Chattanooga Times Free Press

A tense dance between Trump and evangelica­ls

- Terry Mattingly is the editor of GetReligio­n.org and Senior Fellow for Media and Religion at The King’s College in New York City. He lives in Oak Ridge, Tenn.

It’s impossible to win the GOP presidenti­al nomination without making peace with millions of evangelica­l Protestant­s.

Thus, Donald Trump traveled to Liberty University in 2012. If he ever got serious about winning the White House, team Trump knew he would need a solid faith story.

The New York billionair­e told students to “work hard” and “love what they do,” but raised eyebrows by urging them to “get even” when wronged and to “get a prenuptial” before marriage. He joked about saying naughty things at Liberty.

“That remarkable speech showed what he did and didn’t know” about evangelica­ls, said Stephen Mansfield, author of the new book “Choosing Donald Trump: God, Anger, Hope and Why Conservati­ve Christians Supported Him.”

“Trump basically told Liberty students, ‘Follow Jesus’ and ‘Shoot your enemies between the eyes.’ … He sees no conflict between those two messages.”

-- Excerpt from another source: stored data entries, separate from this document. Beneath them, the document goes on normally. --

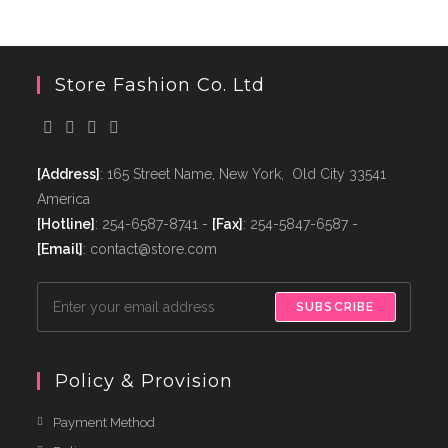
Store Fashion Co. Ltd
[Address]
: 165 Street Name, New York, Old City 33541
America
[Hotline]
: 254-6587-8741 -
[Fax]
: 254-5847-6587 -
[Email]
: contact@store.com
SUBSCRIBE
Policy & Provision
Payment Method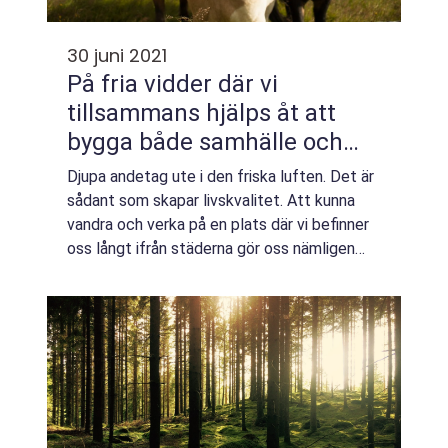
30 juni 2021
På fria vidder där vi
tillsammans hjälps åt att
bygga både samhälle och
stall från uteboxen.se
Djupa andetag ute i den friska luften. Det är
sådant som skapar livskvalitet. Att kunna
vandra och verka på en plats där vi befinner
oss långt ifrån städerna gör oss nämligen
gott i själen. Vi människor levde ju trots allt i
huvudsak ute på de fria v...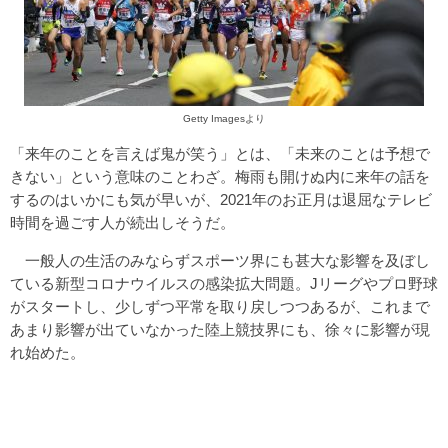
Getty Imagesより
「来年のことを言えば鬼が笑う」とは、「未来のことは予想で
きない」という意味のことわざ。梅雨も開けぬ内に来年の話を
するのはいかにも気が早いが、2021年のお正月は退屈なテレビ
時間を過ごす人が続出しそうだ。
一般人の生活のみならずスポーツ界にも甚大な影響を及ぼし
ている新型コロナウイルスの感染拡大問題。Jリーグやプロ野球
がスタートし、少しずつ平常を取り戻しつつあるが、これまで
あまり影響が出ていなかった陸上競技界にも、徐々に影響が現
れ始めた。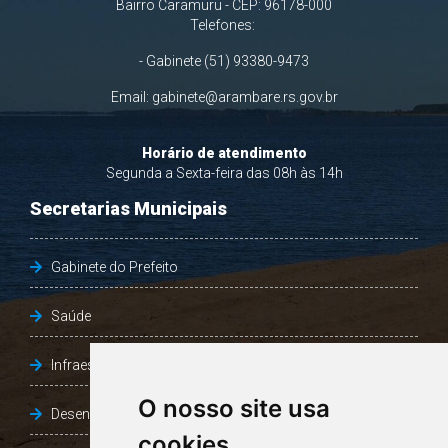
Bairro Caramuru - CEP: 96178-000
Telefones:
- Gabinete (51) 93380-9473
Email:
gabinete@arambare.rs.gov.br
Horário de atendimento
Segunda a Sexta-feira das 08h às 14h
Secretarias Municipais
Gabinete do Prefeito
Saúde
Infraestrutura, Agricultura e Meio Ambiente
O nosso site usa
Desenvolvimento Social
cookies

That 2012 presentati­on also showed an image of young Donald on the day of his baptism, then a picture of his baptism certificat­e. Trump seemed to think this flash of faith would buy evangelica­l credibilit­y, canceling out his Playboy appearance­s and interviews in which, as Mansfield wrote, his sexual conquests were “tallied like wild game bagged on safari.”

The candidate who kept returning to Liberty was, of course, a grown-up edition of the boy who punched his second-grade teacher in the

face, the lad whose real-estate magnate father nicknamed “killer.” As a teenager, Trump was shaped by “The Power of Positive Thinking” sermons of the Rev. Norman Vincent Peale, the cultural tastes of Hugh Hefner and the strict discipline­s of a military academy.

But Mansfield noted Trump was also the man who couldn’t bear to throw away stacks of Bibles given to him by fans, creating a Trump Tower storage room for them. This political warrior finally called a sympatheti­c pastor and asked: “I know God says to forgive. But how do we know when to turn the other cheek and when to fight?”

In the marathon of primaries, Trump faced a Baptist minister, two preacher’s sons and several candidates with solid evangelica­l credential­s.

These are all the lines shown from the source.